Set within the glamour of Paris in 1960, Starstruck recreates a world where jazz meets ballet, gods masquerade as mortals, and the stars align. The piece is accompanied by Gershwin’s Concerto in F, with extracts from Chopin.
Starstruck should mark Scottish Ballet’s long-awaited return to the stage, with an autumn tour of Scotland planned, subject to venues being able to reopen to significant capacity. The production is also being created as a new feature-length film, with tickets available to the public later this year.
The news of this new film comes hot on the heels of Scottish Ballet winning the prestigious ‘Best Dance Film’ at the National Dance Awards for its first feature film The Secret Theatre at Sunday’s awards. The Secret Theatre was released in December 2020 and watched by 55,000 people over three days.
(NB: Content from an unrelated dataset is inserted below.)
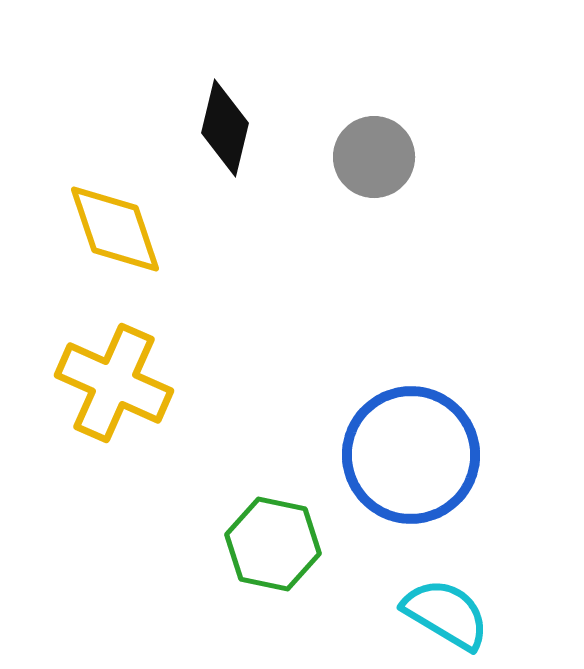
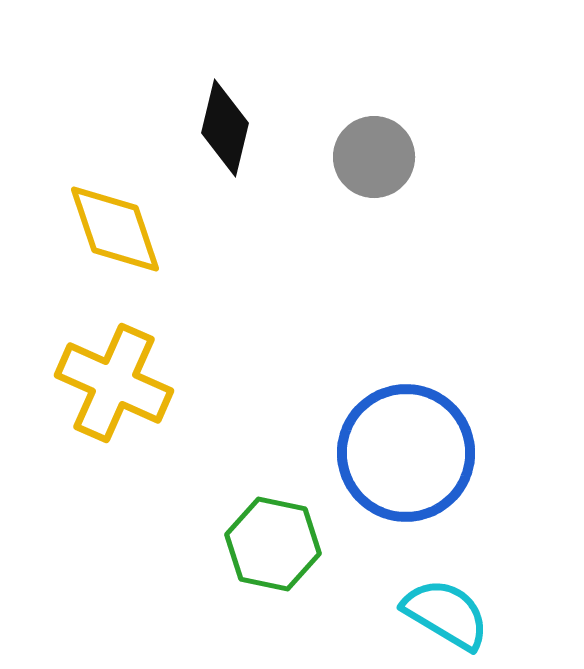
blue circle: moved 5 px left, 2 px up
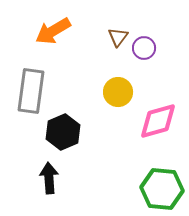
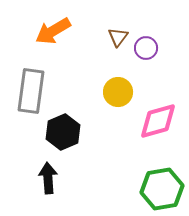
purple circle: moved 2 px right
black arrow: moved 1 px left
green hexagon: rotated 15 degrees counterclockwise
Alongside the announcement of Starstruck, Scottish Ballet has launched a ‘Fit for the Gods’ Costume Appeal, asking the public to help bring the ballet to life. Donations will support the creation of nearly 100 stunning new costumes, reimagined by Tony and Olivier award-winning Designer Lez Brotherston. The glorious sixties Parisian designs will add lustre to Kelly’s energetic choreography, and the mischievous adventures of Aphrodite and Eros. After a year and a half without box office income, this public support is vital to help the company return to touring.
Lez Brotherston, designer of Starstruck, said, “It’s a simple story that we aim to tell in a sophisticated way. I hope it will be a great event to get people back into the theatre and remind them of the fun of being there.”